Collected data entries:
------------

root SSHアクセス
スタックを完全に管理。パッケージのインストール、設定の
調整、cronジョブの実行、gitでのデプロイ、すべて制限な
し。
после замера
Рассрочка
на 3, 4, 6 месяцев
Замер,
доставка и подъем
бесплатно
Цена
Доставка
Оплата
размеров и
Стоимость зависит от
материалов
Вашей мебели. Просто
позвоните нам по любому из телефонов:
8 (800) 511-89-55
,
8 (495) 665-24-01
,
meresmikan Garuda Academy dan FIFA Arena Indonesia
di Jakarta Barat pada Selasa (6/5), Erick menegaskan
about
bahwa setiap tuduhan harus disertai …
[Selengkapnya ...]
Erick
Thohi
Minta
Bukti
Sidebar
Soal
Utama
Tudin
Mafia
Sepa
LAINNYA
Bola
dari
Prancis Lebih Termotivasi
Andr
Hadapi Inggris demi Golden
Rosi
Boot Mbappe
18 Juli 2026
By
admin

------------

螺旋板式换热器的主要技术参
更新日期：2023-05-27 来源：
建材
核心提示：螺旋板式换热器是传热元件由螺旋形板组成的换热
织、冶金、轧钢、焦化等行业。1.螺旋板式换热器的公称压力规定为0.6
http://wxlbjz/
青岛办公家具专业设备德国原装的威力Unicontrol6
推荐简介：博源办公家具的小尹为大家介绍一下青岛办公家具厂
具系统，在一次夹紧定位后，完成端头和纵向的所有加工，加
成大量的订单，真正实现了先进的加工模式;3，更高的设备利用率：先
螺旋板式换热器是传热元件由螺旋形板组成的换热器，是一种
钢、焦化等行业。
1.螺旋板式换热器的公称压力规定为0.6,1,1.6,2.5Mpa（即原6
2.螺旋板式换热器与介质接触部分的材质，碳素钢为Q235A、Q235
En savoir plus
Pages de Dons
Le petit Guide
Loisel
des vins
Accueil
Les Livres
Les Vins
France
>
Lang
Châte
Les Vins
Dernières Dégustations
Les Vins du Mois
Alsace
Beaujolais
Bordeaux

------------

# [Problem to work on]
Starting at the line that contains "root SSHアクセス" and stopping after the line that contains "Вашей мебели. Просто", write out every line exactly as it appears above, and no other line.

# [Result for this task]
root SSHアクセス
スタックを完全に管理。パッケージのインストール、設定の
調整、cronジョブの実行、gitでのデプロイ、すべて制限な
し。
после замера
Рассрочка
на 3, 4, 6 месяцев
Замер,
доставка и подъем
бесплатно
Цена
Доставка
Оплата
размеров и
Стоимость зависит от
материалов
Вашей мебели. Просто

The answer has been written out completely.